According to a report, Pakistan expects to obtain fresh Chinese loans worth $1-2 billion to avert a balance of payments crisis. Lending to Pakistan by China and its banks is about to hit $5bn in the fiscal year ending in June, as per recent disclosures by officials and the finance ministry data.The spike in China's lending comes as borrowing from other sources has become difficult. It may be added here that in February, Washington initiated moves that saw Pakistan placed on a global terror financing watch list, amid fears in Islamabad that it will hurt the economy.The new Chinese loans that are being negotiated will help bolster Pakistan's rapidly- depleting foreign currency reserves, which tumbled to $10.3bn two weeks back from $16.4bn in May 2017.
Over the past nine months Pakistan has enacted a series of measures to combat its current account deficit, including hiking tariffs on more than 200 luxury items and devaluing its currency by about 10pc. In the six months to end of March, Pakistan took bilateral loans worth $1.2bn from China. During this period the government also borrowed about $1.7bn in commercial loans, mostly from Chinese banks.

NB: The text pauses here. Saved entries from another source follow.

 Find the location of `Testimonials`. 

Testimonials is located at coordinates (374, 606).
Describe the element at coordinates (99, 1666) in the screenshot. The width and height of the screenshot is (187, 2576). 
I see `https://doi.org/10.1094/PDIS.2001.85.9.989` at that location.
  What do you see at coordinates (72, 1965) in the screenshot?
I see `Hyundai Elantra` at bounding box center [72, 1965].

In April, Pakistan's central bank borrowed another $1bn from Chinese commercial banks to buffer its reserve. The decline in reserve and a sharp widening of Pakistan's current account deficit have prompted many financial analysts to predict that after the general election, Islamabad will need its second International Monetary Fund (IMF) bailout since 2013. The last IMF assistance package was worth $6.7bn. Beijing's attempts to prop up Pakistan's economy follow a deepening in political and military ties in the wake of China's pledge to fund badly-needed power and road infrastructure as part of the $57bn China-Pakistan Economic Corridor (CPEC), a key link in Beijing's Belt and Road initiative.
Apparently, the new Chinese loans are aimed to boost Pakistan's sharply declining foreign currency reserves, which tumbled to $10.3bn last week from $16.4bn in May 2017. While increase in loans may be a momentary relief for our current reserves, loans have unpleasant consequences for Pakistan's balance of payments. The widening of our current account deficit makes it likely that after the elections, Islamabad will need its second International Monetary Fund ( IMF) bailout since 2013.Although Pakistan's economic growth has soared to nearly 5pc, the fastest pace in 13 years, the structural problems with the economy are coming to the fore. It is similar to 2013. The gloomy macroeconomic outlook prompted the IMF earlier this month to downgrade its economic growth forecast for Pakistan to 4.7pc for the next fiscal year ending in June 2019, way below the government's own ambitious target of 6.2pc.
So far, all the measures appear to have had a limited impact on Pakistan's economy and foreign exchange reserves continue to nosedive. In the past three weeks, reserves have declined by $1.2bn and now stand at two months' worth of import cover. The collapse of the reserves is mainly due to the central bank's efforts to maintain an artificially strong rupee over the past few years. The new Chinese money is in the nature of a temporary relief until August or September, when a new government will come into office and the country may have to opt for a new IMF programme.
Pakistan may also seek help from Saudi Arabia which lent $1.5bn to Pakistan in 2014 to shore up its foreign currency reserves. Successive governments in Pakistan have a record of taking the money without worrying about the consequences or the strings that might come attached. Regarding Chinese loans, we seem to have entered uncharted waters. The fear is that as these loans grow, the deficits will persist. And no one knows where all this will lead to.